Last night CBGB's had its final performance. After a two year long battle with the Bowery Residential Association the club buckled- either it had to pay almost $400,000 worth of back rent or leave. I have my own suspicion that 70 yr old owner Hilly Crystal was just plain tired and decided to go to Vegas. After 5 different money raising benefits that included the remaining members of Blondie, The Ramones, Television, Patti Smith, Talking Heads and Johnny Rotten from the sex Pistols, to name a few, the club still lost its shirt.

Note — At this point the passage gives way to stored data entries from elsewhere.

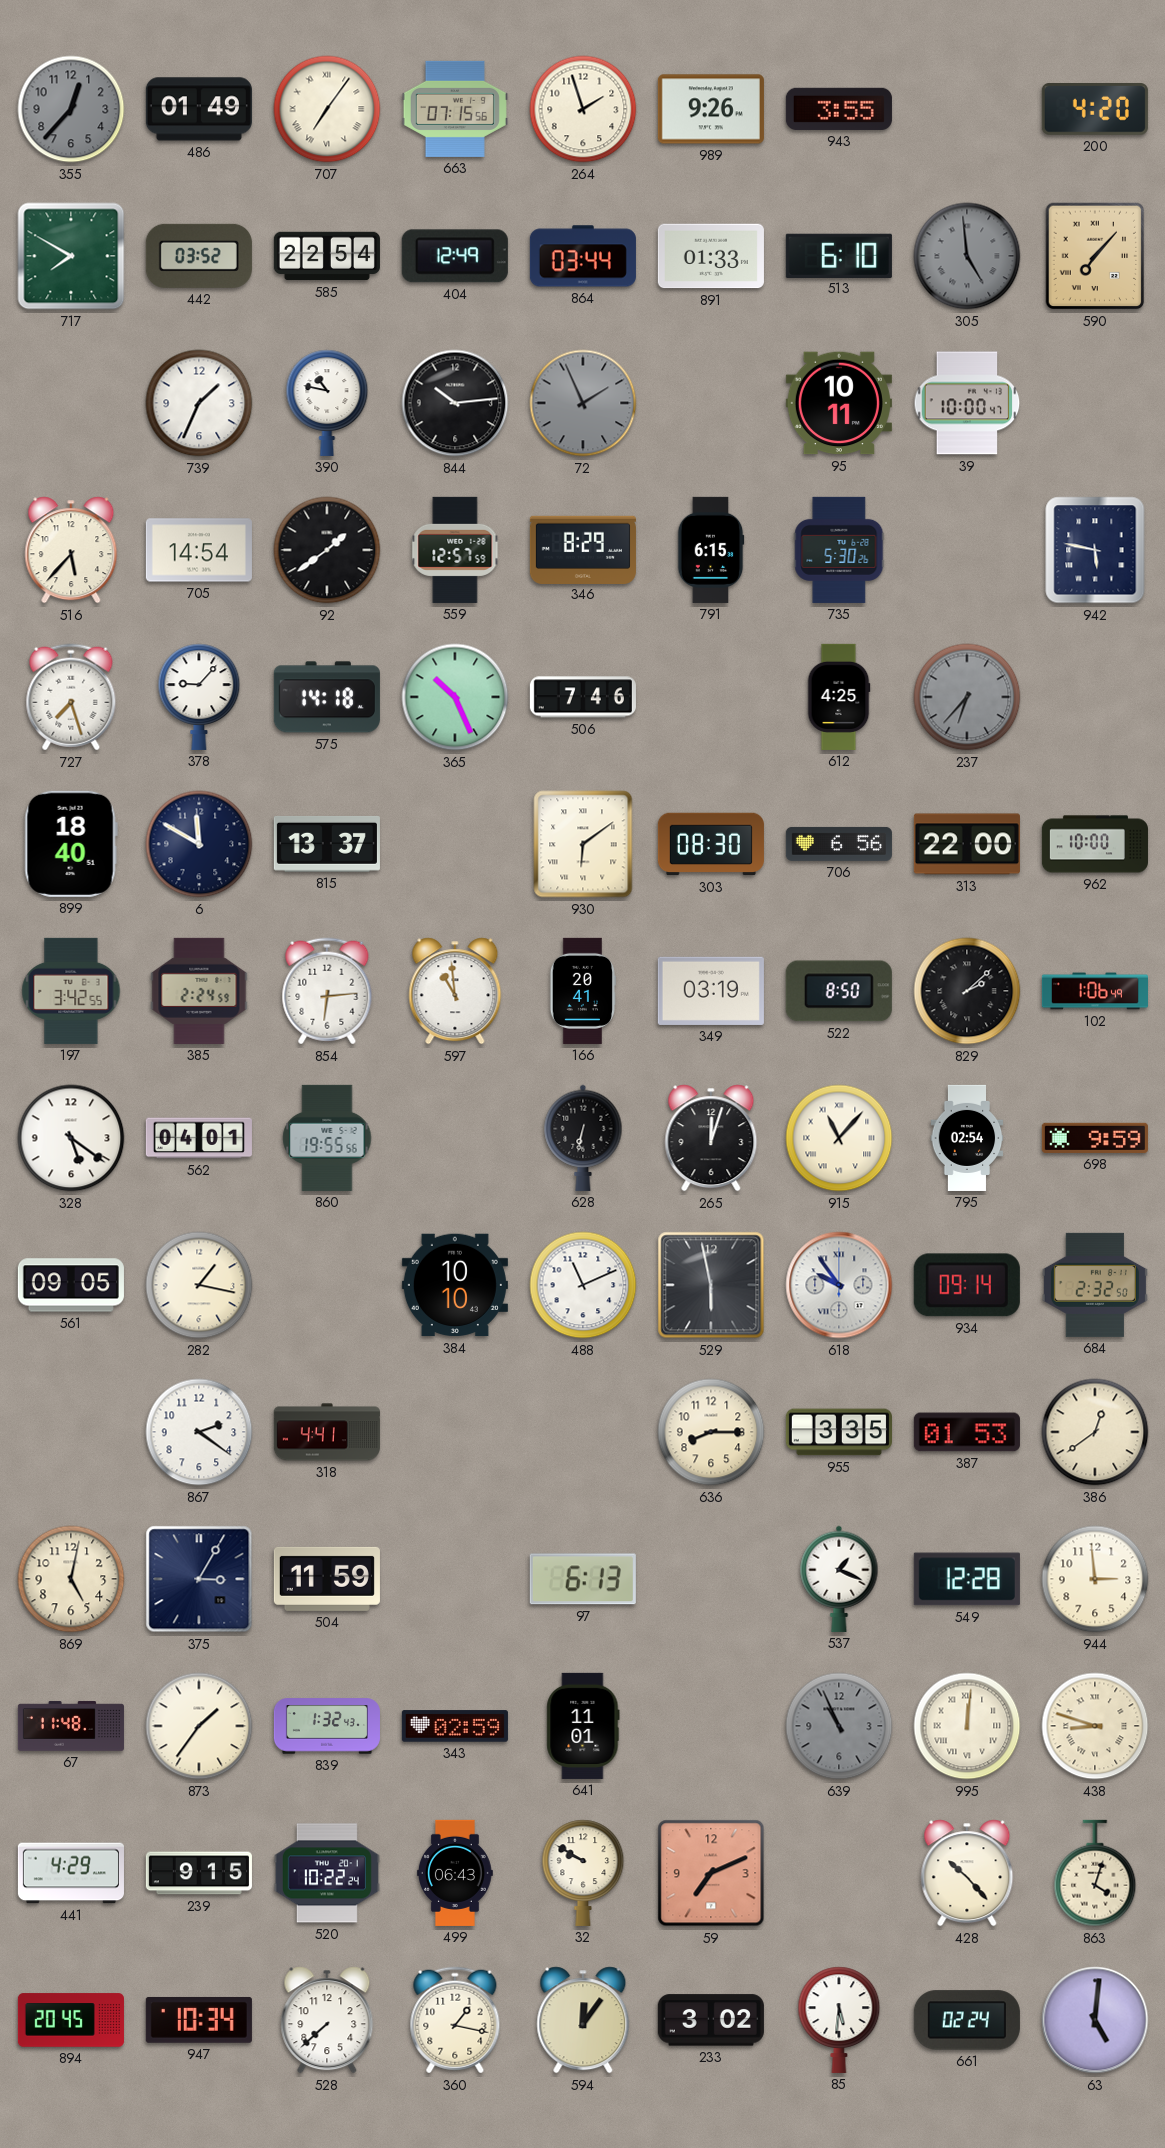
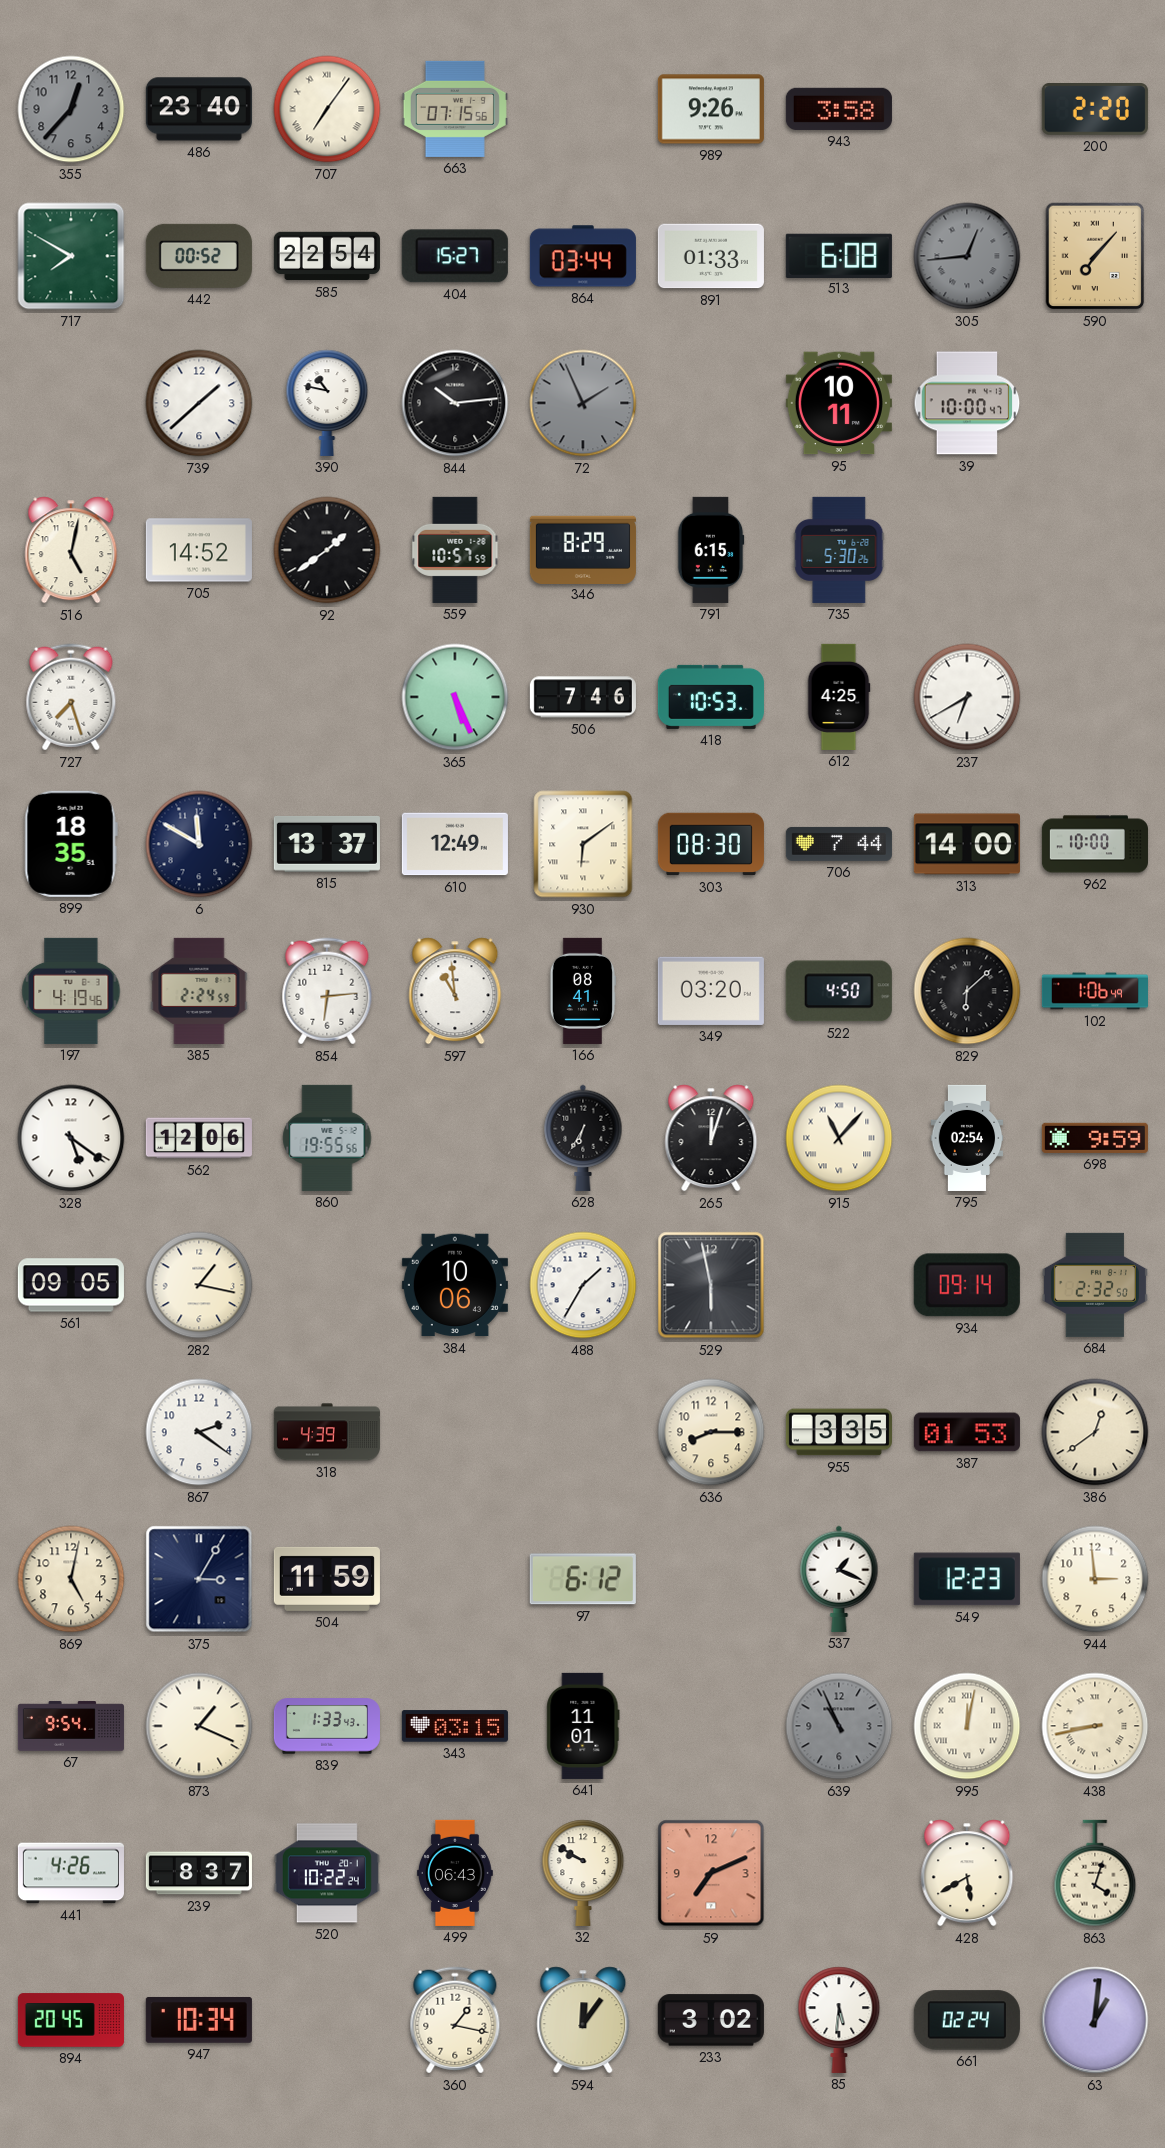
486: 01:49 -> 23:40
264: 1:57 -> none
943: 3:55 -> 3:58
200: 4:20 -> 2:20
442: 03:52 -> 00:52
404: 12:49 -> 15:27
513: 6:10 -> 6:08
305: 4:59 -> 12:44
739: 1:34 -> 1:38
516: 5:37 -> 5:02
705: 14:54 -> 14:52
559: 12:57 -> 10:57
942: 5:47 -> none
378: 9:07 -> none
575: 14:18 -> none
365: 10:26 -> 5:26
418: none -> 10:53
237: 6:37 -> 6:40
237 dial: grey -> white
899: 18:40 -> 18:35
610: none -> 12:49
706: 6:56 -> 7:44
313: 22:00 -> 14:00
197: 3:42 -> 4:19
166: 20:41 -> 08:41
349: 03:19 -> 03:20
522: 8:50 -> 4:50
829: 2:08 -> 6:08
562: 04:01 -> 12:06
628: 6:32 -> 6:35
384: 10:10 -> 10:06
488: 11:11 -> 1:35
618: 9:54 -> none
318: 4:41 -> 4:39
97: 6:13 -> 6:12
549: 12:28 -> 12:23
67: 11:48 -> 9:54
873: 1:36 -> 1:19
839: 1:32 -> 1:33
343: 02:59 -> 03:15
995: 12:01 -> 12:02
438: 8:48 -> 8:43
441: 4:29 -> 4:26
239: 9:15 -> 8:37
428: 10:23 -> 5:40
528: 7:38 -> none
63: 5:01 -> 1:01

I am sad to see it go: I am not truly old enough to appreciate Cb's in its heyday, I am just a slight offspring who loved indie rock and found CB's to be one of the few places in the city that would let my friends and I in when I was teenager. CB's always had quite the democratic atmosphere. A mohawked aging punk could be buying a beer for a preppy teenager in a completely innocuous way- that was CB's it was safe. My own personal favorite memory is of going to see the Breeders perform there in 1993. My friends and I somehow edge our way up to the front of the stage. I managed to just go ahead and prop myself to the left of the speaker and Kelly Deal who kept offering my Friend Jill and I cigarettes and sips of her mostly whiskey cocktail. By the end of the show we were literally sitting on the stage and most of the crowd was singing along loudly and with love. Kim deal gave us her play list and told us to be good. Her face was so sweet and glowy compared to the harsh authoritative voice that she carried.
I loved CB's. I loved that Debbie Harry had sex in the bathroom with her guitarist and was caught often by Joey Ramone. I love that people often say that stalagtites grow from the ceiling. (But it really is just grime from years of cleaning neglect) I love that the graffiti and posters are so old that the building was considered landmark status.
Along with CB's, 11 Spring Street is being sold- its another famous graffitti clad building with copious ammounts of urban myth attached to its friezes. 11 Spring street is 200 yrs old. Its facade is so famous that you can go anywhere on the globe and famous installation and graffitti artists will know it. Lou Reed performed a poem about the building on an album for the Danish Band Kashmir. You can read more about it this article.
In place of these two buildings? Condos. It's just another example of the growing prosperity of New York city that washes all the vibrant identity and artistic quirkiness that pervades our city walls. In two decades or so New York will be just another concrete jungle whose sole existence is to house the grunting workers making commodities and in turn buying commodities from giant chain stores with flashing HD screens above them.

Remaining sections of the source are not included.